CANBERRA, Nov. 21 (Xinhua) -- Scientists from Australia's national science agency have developed a tool that uses artificial intelligence (AI) and social media to detect outbreaks of acute disease events.
The team from Data61, the data science arm of the Commonwealth Scientific and Industrial Research Organisation (CSIRO), were inspired by the thunderstorm asthma event that hit Melbourne without warning in 2016.
Ten people died and more than 8000 were hospitalized by the event on Nov. 21, 2016, which occurred when rye grass pollen was swept across the city by a sudden cool change, sparking asthma-like symptoms in thousands of people.
On the third anniversary of the event on Thursday, Data61 postdoctoral fellow Aditya Joshi said the key challenge in responding to acute disease was detecting them as early as possible.
"The popularity of social media makes it a valuable source of information for epidemic intelligence," Joshi said in a media release.
"We developed a technique that was able to detect the disease outbreak up to nine hours before it was officially reported and before the first news story broke.

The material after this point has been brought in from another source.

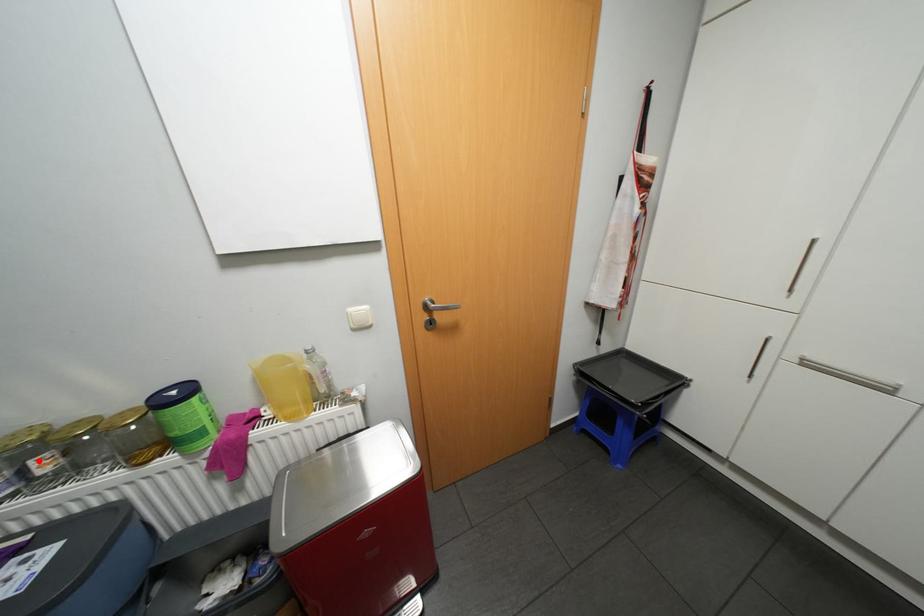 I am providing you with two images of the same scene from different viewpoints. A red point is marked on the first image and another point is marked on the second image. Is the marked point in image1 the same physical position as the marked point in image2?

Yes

"We can draw upon informal sources such as social media data to understand how acute disease events occur, and we can detect when and where an outbreak is likely to occur. This means hospitals and public health agencies can be as prepared as possible."
The team taught the tool to search millions of posts on twitter for terms that could indicate an outbreak such as "breath" and "coughing."
It then uses two fields of AI -- natural language processing (NLP) and statistical time series modelling -- to ensure the posts containing the words were reporting health conditions.
In addition to thunderstorm asthma the tool can also detect outbreaks of Ebola, influenza and the Zika virus, said the CSIRO.